Top of EXTRACTED INFORMATION
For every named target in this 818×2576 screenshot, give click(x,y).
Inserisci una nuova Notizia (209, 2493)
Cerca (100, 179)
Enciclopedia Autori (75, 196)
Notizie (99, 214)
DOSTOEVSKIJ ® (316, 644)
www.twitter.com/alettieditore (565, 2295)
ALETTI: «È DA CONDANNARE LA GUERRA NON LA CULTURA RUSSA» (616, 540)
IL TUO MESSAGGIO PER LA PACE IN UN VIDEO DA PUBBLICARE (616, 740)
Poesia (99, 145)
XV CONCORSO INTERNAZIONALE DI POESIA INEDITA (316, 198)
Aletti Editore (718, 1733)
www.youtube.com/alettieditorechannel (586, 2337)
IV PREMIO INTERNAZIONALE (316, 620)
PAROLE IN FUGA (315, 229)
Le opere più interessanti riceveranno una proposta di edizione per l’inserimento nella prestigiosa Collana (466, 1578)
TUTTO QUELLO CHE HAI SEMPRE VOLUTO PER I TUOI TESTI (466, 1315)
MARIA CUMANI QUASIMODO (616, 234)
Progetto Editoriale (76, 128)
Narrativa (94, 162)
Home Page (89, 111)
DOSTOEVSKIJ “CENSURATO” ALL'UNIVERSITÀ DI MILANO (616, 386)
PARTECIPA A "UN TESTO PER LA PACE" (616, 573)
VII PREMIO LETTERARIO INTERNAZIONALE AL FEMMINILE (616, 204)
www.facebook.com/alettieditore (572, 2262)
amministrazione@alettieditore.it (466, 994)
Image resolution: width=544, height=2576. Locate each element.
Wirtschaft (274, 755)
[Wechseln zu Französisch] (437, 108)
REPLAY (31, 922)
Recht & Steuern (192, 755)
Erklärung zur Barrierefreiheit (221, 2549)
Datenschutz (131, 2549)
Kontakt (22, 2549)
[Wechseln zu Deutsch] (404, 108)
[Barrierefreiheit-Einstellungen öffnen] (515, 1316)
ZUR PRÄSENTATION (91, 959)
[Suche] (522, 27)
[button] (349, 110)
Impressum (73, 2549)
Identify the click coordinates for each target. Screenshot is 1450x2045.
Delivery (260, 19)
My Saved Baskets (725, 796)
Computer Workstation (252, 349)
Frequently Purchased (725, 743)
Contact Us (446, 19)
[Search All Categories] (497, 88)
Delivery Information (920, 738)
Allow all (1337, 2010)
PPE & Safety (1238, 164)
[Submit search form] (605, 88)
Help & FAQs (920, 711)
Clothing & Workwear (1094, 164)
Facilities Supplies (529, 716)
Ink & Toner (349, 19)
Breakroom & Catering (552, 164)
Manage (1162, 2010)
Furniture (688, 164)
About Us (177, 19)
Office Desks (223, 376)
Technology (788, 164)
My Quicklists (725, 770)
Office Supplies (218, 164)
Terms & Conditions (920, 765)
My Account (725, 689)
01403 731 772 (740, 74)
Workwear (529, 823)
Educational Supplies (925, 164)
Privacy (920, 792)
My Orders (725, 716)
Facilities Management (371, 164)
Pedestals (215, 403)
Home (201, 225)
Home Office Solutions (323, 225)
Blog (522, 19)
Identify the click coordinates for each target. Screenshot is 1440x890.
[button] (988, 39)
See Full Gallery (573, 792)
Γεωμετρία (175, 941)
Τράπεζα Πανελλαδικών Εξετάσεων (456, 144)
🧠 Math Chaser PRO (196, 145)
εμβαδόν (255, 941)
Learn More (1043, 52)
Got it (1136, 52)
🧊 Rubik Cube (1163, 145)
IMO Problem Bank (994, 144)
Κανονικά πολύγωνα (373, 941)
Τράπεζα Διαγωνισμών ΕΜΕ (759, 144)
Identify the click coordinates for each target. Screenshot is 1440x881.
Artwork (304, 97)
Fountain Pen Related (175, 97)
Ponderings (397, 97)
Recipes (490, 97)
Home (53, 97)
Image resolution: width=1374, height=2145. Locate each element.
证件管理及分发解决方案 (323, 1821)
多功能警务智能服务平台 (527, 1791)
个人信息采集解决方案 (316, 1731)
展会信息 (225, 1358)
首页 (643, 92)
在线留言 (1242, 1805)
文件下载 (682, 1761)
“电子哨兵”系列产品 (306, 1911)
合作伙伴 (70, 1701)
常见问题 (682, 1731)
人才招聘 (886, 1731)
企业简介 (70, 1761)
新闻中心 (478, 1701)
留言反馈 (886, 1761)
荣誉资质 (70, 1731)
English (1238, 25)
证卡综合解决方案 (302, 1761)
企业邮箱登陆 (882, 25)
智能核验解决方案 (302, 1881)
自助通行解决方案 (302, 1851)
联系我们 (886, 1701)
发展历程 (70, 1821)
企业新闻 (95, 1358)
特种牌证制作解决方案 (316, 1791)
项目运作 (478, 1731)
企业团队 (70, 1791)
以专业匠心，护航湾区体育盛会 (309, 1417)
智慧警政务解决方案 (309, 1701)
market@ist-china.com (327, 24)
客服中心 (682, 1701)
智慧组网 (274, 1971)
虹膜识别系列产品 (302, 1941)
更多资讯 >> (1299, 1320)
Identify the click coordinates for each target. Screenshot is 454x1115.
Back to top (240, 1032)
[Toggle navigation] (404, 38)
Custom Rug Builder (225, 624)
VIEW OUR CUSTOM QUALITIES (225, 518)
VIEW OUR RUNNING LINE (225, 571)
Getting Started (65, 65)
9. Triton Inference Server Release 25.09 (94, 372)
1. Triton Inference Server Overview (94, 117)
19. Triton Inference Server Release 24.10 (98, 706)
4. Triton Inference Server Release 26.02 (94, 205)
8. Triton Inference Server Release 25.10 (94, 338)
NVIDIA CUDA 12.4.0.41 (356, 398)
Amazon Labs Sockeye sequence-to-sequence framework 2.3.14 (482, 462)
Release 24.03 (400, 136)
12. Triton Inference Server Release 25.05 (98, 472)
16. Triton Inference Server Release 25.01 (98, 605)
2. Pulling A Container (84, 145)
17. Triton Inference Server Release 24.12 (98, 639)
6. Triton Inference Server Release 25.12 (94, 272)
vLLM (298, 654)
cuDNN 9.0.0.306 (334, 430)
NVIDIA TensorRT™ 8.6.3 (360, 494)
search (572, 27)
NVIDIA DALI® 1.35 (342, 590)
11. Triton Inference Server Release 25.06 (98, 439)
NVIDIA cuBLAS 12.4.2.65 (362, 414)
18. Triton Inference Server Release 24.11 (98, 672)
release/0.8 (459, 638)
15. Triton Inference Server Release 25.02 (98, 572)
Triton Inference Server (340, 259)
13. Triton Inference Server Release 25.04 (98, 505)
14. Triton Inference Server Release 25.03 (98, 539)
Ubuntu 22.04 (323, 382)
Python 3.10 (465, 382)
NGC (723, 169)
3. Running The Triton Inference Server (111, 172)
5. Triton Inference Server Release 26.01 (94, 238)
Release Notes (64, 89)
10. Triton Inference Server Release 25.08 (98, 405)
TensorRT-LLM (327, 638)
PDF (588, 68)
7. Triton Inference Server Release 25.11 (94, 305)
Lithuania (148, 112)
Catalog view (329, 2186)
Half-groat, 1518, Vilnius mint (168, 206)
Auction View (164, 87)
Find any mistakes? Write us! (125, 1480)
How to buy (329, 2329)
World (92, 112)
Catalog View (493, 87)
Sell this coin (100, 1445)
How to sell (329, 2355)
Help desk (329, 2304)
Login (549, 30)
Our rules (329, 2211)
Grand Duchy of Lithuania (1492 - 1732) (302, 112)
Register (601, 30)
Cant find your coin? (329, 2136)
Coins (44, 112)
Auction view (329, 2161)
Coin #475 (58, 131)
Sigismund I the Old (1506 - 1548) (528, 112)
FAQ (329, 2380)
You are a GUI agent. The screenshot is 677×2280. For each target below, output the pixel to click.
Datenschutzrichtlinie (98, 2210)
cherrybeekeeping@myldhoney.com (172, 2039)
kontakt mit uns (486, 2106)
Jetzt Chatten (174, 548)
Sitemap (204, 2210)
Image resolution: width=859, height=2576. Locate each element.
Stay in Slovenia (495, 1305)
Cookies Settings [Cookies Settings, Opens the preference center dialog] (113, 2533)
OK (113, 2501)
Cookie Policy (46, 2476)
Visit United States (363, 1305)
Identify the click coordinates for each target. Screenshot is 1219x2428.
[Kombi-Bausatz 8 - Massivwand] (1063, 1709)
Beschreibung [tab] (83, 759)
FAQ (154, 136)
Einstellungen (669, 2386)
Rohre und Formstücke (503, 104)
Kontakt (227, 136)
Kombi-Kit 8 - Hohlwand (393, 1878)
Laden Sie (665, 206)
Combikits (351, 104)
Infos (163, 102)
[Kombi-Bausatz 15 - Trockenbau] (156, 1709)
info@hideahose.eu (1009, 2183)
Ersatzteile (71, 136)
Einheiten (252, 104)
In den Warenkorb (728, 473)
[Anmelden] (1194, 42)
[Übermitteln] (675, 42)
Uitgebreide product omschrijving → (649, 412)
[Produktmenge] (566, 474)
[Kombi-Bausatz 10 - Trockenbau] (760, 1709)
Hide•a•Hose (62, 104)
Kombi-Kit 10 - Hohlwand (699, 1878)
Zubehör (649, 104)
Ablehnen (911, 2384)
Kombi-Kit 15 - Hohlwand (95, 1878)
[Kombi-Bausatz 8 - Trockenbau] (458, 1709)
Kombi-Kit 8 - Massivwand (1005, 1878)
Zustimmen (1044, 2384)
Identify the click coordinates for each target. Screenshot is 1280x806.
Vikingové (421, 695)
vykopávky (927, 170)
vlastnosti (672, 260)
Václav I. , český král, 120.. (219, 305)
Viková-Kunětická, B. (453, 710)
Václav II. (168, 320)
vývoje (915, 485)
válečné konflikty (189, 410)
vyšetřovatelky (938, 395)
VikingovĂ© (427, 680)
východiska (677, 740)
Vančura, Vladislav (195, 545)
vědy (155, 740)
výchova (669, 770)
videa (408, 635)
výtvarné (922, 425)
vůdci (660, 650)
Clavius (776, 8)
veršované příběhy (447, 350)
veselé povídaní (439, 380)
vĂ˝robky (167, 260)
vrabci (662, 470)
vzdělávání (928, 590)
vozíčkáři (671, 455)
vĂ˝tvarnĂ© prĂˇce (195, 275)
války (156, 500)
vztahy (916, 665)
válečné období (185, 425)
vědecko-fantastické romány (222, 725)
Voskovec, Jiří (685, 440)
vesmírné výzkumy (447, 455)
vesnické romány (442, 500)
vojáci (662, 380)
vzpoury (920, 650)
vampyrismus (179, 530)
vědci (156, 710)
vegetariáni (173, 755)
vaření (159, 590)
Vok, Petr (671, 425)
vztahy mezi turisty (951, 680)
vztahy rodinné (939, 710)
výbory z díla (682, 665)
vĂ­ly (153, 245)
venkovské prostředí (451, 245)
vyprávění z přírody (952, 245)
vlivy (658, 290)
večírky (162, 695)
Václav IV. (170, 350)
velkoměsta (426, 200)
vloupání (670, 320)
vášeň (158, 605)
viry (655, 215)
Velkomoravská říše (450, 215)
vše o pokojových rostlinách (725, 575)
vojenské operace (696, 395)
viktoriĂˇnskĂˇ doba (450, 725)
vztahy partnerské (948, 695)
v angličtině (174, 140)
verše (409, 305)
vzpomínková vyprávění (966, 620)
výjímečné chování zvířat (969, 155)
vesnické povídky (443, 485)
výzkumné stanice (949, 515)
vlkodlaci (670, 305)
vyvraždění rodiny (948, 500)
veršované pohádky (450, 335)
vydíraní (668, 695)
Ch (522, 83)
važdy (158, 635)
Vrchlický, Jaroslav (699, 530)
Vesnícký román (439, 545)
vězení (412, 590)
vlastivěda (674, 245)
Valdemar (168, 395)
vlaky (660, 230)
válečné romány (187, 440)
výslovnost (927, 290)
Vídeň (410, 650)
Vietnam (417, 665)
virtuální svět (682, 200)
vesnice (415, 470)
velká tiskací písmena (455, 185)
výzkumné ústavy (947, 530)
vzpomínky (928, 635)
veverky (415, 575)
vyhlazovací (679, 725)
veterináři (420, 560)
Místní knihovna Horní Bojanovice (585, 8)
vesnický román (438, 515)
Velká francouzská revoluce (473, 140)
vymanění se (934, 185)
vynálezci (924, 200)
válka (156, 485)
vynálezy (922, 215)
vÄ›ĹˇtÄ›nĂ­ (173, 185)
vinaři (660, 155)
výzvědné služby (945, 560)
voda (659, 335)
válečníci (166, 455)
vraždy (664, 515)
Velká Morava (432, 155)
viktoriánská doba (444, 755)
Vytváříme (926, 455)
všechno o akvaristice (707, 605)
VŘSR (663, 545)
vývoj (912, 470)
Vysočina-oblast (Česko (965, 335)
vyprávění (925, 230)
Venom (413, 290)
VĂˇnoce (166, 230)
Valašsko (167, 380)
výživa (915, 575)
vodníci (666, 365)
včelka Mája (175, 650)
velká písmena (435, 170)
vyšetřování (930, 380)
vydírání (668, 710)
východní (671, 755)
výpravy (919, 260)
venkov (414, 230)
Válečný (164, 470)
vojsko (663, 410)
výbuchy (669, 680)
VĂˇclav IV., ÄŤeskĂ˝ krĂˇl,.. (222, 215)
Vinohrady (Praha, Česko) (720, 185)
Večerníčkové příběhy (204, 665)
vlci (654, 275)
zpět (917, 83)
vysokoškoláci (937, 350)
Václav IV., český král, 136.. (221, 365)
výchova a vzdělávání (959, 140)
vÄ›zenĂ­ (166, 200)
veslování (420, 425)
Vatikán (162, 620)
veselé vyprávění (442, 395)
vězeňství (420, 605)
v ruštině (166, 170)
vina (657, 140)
Bottom of EXTRACTED INFORMATION
The range runs from the line with "Enciclopedia Autori (75, 196)" up to and including the line with "Aletti Editore (718, 1733)" in the listing above; please write out exactly those lines and nothing more.

**RESPONSE FOR THIS EXERCISE:**
Enciclopedia Autori (75, 196)
Notizie (99, 214)
DOSTOEVSKIJ ® (316, 644)
www.twitter.com/alettieditore (565, 2295)
ALETTI: «È DA CONDANNARE LA GUERRA NON LA CULTURA RUSSA» (616, 540)
IL TUO MESSAGGIO PER LA PACE IN UN VIDEO DA PUBBLICARE (616, 740)
Poesia (99, 145)
XV CONCORSO INTERNAZIONALE DI POESIA INEDITA (316, 198)
Aletti Editore (718, 1733)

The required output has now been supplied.